** DATA SECTION follows **

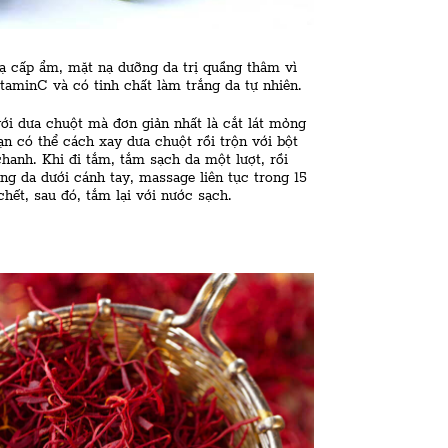
 cấp ẩm, mặt nạ dưỡng da trị quầng thâm vì
taminC và có tinh chất làm trắng da tự nhiên.
với dưa chuột mà đơn giản nhất là cắt lát mỏng
bạn có thể cách xay dưa chuột rồi trộn với bột
hanh. Khi đi tắm, tắm sạch da một lượt, rồi
ng da dưới cánh tay, massage liên tục trong 15
chết, sau đó, tắm lại với nước sạch.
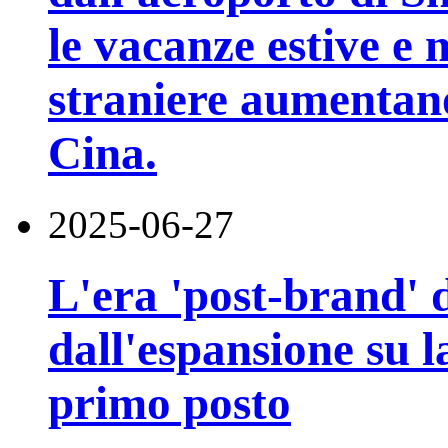
le vacanze estive e
straniere aumentano 
Cina.
2025-06-27
L'era 'post-brand' d
dall'espansione su la
primo posto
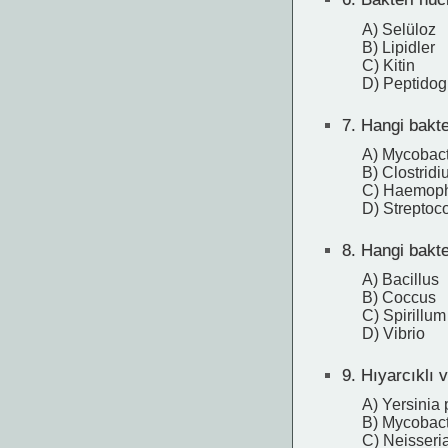
A) Selüloz
B) Lipidler
C) Kitin
D) Peptidog
7.
Hangi bakte
A) Mycobact
B) Clostrid
C) Haemophi
D) Strepto
8.
Hangi bakter
A) Bacillus
B) Coccus
C) Spirillum
D) Vibrio
9.
Hıyarcıklı v
A) Yersinia 
B) Mycobact
C) Neisseria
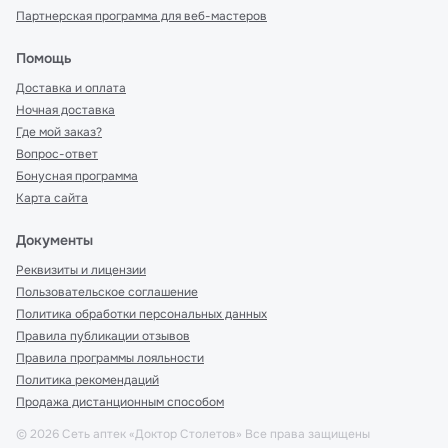
Партнерская программа для веб-мастеров
Помощь
Доставка и оплата
Ночная доставка
Где мой заказ?
Вопрос-ответ
Бонусная программа
Карта сайта
Документы
Реквизиты и лицензии
Пользовательское соглашение
Политика обработки персональных данных
Правила публикации отзывов
Правила программы лояльности
Политика рекомендаций
Продажа дистанционным способом
©
2026
Сеть аптек «Доктор Столетов» Все права защищены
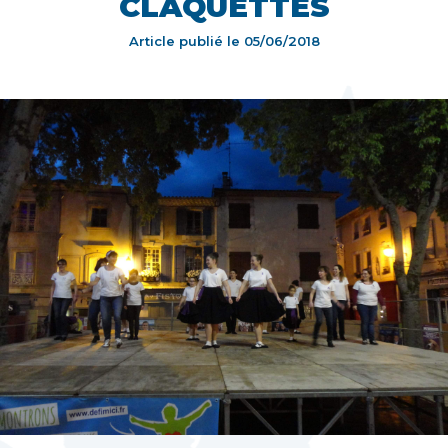
CLAQUETTES
Article publié le
05/06/2018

** End of DATA SECTION **

▶ _WORK TO BE COMPLETED_
All the lines above should be reproduced exactly, and none of the pictures.

▶ _RESULT OF THE TASK_
 cấp ẩm, mặt nạ dưỡng da trị quầng thâm vì
taminC và có tinh chất làm trắng da tự nhiên.
với dưa chuột mà đơn giản nhất là cắt lát mỏng
bạn có thể cách xay dưa chuột rồi trộn với bột
hanh. Khi đi tắm, tắm sạch da một lượt, rồi
ng da dưới cánh tay, massage liên tục trong 15
chết, sau đó, tắm lại với nước sạch.
le vacanze estive e
straniere aumentano 
Cina.
2025-06-27
L'era 'post-brand' d
dall'espansione su la
primo posto
A) Selüloz
B) Lipidler
C) Kitin
D) Peptidog
7.
Hangi bakte
A) Mycobact
B) Clostrid
C) Haemophi
D) Strepto
8.
Hangi bakter
A) Bacillus
B) Coccus
C) Spirillum
D) Vibrio
9.
Hıyarcıklı v
A) Yersinia 
B) Mycobact
C) Neisseria
Партнерская программа для веб-мастеров
Помощь
Доставка и оплата
Ночная доставка
Где мой заказ?
Вопрос-ответ
Бонусная программа
Карта сайта
Документы
Реквизиты и лицензии
Пользовательское соглашение
Политика обработки персональных данных
Правила публикации отзывов
Правила программы лояльности
Политика рекомендаций
Продажа дистанционным способом
©
2026
Сеть аптек «Доктор Столетов» Все права защищены
CLAQUETTES
Article publié le
05/06/2018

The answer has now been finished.